This week, I collected accelerometer data and started working on the fall detection algorithm. Before we get our pi set up, I will use my iPhone to collect the data. When collecting the data, I put my phone in the pocket as our final device will also be used that way. I collected the 3-axis accelerations of me falling forward, backward, sideways, and walking, jumping, running, sitting down, and bending down.
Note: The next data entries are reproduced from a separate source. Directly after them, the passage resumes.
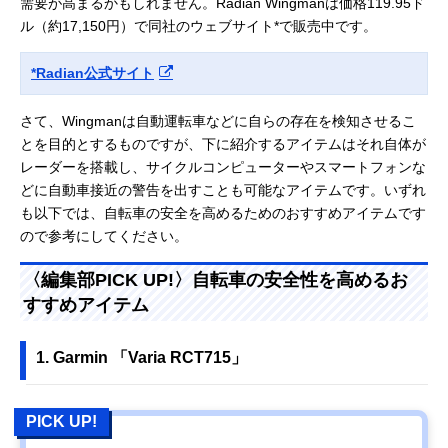
需要が高まるかもしれません。Radian Wingmanは価格119.95ド
ル（約17,150円）で同社のウェブサイト*で販売中です。
*Radian公式サイト
さて、Wingmanは自動運転車などに自らの存在を検知させるこ
とを目的とするものですが、下に紹介するアイテムはそれ自体が
レーダーを搭載し、サイクルコンピューターやスマートフォンな
どに自動車接近の警告を出すことも可能なアイテムです。いずれ
も以下では、自転車の安全を高めるためのおすすめアイテムです
ので参考にしてください。
〈編集部PICK UP!〉自転車の安全性を高めるお
すすめアイテム
1. Garmin 「Varia RCT715」
PICK UP!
For feature selection, I first tried using the vector magnitude of the three accelerations. Using the magnitude instead of using a list of three accelerations simplifies the algorithm, and I expect that it would give similar results because the graphs of xyz accelerations do not differ a lot from each other as shown in the below graphs.
I calculated the magnitude of the acceleration data ((x^2 + y^2 + z^2)^0.5) and split up the data series into a window of size 10. I chose 10 because it covered the peaks in the fall data. However, this could differ from person to person, so I will have to collect more data to make sure that this interval works. I trained the svm using forward fall, side fall, and walking data, and tried testing it. The algorithm detects the all kinds of falls, and classifies sitting and bending as non-falls, but it classifies jumping and running as falls.
For the next week, I will collect more training data from my teammates to compare how the acceleration data differ among people. To improve the accuracy of the algorithm, getting more data for the train set might help. I will also try using the magnitude and angle of the accelerations as a feature. For running and jumping, the magnitude of the acceleration may be similar with the falls but the angle will definitely be different, so it is possible that the algorithm will be able to classify them properly.